EXERCISE PROMPT | Provide only the number of lines below that hold "Directors".

INPUT MATERIAL |
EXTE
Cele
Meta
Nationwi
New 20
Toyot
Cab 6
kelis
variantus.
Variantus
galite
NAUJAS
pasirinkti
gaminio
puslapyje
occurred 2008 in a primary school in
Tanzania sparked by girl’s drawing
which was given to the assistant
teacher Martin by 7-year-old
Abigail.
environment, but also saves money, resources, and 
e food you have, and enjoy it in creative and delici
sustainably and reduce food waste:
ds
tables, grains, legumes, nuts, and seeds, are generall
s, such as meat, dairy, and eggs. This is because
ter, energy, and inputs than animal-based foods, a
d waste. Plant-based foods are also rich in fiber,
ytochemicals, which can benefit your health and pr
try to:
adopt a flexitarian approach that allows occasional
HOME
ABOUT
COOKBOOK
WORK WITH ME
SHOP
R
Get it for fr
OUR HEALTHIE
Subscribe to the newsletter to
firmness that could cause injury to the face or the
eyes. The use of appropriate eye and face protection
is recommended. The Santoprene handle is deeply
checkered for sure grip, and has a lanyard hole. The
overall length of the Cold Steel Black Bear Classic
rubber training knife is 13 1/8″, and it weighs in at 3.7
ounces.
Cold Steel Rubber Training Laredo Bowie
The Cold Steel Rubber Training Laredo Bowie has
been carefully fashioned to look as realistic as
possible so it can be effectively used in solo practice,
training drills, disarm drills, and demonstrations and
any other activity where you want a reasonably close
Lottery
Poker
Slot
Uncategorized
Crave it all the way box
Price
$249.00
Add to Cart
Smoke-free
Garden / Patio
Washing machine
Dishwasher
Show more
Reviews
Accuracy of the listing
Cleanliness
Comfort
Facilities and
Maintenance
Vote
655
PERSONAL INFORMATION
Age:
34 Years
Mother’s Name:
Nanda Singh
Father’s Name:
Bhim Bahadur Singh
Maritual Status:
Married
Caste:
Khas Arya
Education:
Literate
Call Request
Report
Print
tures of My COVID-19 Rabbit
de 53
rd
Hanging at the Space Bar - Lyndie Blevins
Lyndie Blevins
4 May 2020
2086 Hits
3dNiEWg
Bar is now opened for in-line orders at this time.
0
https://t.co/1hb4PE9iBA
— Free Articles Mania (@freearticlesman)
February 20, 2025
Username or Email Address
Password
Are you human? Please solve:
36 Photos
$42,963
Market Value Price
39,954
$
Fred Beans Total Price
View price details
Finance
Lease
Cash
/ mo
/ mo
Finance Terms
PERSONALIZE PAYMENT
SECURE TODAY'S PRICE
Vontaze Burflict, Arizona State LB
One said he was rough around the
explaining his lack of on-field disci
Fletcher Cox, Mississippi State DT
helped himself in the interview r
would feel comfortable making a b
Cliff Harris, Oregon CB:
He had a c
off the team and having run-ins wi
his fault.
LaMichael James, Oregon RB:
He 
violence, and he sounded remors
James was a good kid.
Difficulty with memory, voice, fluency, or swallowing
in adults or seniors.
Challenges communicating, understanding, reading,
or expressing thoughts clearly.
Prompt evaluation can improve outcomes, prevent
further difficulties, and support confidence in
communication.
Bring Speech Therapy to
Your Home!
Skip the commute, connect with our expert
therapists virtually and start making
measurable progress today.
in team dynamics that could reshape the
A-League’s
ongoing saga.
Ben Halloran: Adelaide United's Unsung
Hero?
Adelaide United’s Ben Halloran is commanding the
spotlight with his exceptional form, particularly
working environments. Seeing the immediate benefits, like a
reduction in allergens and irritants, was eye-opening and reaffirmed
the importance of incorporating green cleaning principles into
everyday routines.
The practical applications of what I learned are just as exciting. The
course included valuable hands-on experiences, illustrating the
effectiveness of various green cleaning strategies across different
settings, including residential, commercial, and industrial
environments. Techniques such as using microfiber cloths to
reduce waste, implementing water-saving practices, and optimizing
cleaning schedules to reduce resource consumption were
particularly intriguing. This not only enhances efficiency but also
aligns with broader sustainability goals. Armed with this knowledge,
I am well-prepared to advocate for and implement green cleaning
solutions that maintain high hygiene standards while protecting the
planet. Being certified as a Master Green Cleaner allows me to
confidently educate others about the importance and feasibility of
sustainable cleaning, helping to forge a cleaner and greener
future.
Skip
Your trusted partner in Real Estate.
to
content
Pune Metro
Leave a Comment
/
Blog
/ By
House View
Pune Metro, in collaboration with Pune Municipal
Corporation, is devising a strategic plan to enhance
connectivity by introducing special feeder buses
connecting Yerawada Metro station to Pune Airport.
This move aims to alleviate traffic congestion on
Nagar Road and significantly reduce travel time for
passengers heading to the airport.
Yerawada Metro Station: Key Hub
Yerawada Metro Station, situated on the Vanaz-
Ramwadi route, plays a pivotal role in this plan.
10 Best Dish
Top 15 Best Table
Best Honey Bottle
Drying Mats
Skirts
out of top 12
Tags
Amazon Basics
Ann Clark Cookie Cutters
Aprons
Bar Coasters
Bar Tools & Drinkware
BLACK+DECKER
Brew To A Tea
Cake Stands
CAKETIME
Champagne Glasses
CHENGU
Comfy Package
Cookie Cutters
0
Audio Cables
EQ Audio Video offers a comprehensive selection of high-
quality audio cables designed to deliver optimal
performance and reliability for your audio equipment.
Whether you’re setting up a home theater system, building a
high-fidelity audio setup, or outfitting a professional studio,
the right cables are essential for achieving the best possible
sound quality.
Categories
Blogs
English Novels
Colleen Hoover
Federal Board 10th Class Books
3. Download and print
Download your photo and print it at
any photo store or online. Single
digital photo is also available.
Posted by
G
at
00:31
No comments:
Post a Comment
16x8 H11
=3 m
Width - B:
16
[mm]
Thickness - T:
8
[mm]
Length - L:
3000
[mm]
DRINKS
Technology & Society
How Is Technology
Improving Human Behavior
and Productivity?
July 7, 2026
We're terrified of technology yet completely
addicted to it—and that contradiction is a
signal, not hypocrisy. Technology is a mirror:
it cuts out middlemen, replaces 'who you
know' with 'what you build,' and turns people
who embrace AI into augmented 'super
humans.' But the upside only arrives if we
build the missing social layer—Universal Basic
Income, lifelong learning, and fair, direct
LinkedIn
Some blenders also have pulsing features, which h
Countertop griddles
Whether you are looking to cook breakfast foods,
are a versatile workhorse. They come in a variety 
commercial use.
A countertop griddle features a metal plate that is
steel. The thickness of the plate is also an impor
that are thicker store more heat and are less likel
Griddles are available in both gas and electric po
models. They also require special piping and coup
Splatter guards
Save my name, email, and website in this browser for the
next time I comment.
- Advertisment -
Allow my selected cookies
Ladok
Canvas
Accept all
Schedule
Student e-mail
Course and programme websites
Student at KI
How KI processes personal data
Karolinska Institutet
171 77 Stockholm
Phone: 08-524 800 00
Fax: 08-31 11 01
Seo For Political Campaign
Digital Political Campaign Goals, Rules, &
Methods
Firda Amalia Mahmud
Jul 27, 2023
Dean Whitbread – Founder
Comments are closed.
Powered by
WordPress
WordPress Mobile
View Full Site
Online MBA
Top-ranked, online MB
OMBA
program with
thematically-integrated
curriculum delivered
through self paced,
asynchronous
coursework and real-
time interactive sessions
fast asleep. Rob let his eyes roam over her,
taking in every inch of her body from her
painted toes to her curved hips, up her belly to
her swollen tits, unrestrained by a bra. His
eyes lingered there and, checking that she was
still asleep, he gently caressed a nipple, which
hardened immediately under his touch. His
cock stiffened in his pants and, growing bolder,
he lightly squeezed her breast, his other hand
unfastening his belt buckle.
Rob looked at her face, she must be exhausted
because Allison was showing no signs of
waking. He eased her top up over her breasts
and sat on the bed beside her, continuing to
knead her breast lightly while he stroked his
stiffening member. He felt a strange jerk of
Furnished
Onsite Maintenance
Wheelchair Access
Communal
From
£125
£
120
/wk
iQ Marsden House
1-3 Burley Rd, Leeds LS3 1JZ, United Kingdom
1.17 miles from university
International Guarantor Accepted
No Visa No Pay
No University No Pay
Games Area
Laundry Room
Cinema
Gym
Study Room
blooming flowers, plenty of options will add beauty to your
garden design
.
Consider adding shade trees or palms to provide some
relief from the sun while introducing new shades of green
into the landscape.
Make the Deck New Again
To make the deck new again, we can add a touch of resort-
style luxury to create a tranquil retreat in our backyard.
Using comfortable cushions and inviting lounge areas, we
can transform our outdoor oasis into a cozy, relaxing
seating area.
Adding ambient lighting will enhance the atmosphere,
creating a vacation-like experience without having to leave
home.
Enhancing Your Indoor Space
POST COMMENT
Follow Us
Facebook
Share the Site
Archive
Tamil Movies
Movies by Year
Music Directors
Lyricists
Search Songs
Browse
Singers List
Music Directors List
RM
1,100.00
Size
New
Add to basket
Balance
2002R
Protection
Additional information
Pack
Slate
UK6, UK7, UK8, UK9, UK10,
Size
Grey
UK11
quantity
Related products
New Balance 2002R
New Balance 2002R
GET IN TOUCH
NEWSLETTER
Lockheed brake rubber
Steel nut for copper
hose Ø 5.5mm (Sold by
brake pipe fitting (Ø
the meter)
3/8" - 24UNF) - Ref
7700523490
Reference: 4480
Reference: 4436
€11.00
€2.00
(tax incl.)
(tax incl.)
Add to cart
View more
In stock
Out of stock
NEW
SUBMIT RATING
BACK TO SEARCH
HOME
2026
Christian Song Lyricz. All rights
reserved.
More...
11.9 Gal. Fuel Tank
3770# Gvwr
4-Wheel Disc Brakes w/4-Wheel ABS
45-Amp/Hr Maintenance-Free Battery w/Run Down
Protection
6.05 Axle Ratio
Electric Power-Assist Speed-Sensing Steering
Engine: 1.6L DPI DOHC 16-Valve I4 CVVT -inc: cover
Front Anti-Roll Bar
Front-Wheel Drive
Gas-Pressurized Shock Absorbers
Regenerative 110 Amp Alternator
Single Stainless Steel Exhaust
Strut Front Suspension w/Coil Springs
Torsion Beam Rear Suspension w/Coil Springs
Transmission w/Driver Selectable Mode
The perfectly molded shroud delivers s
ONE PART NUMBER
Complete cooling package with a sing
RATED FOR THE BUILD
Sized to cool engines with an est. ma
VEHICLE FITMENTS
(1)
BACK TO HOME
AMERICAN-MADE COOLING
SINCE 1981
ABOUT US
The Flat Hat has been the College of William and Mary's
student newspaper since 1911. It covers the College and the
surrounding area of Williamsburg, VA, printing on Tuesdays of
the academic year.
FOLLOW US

THE COMPLETED TASK | 2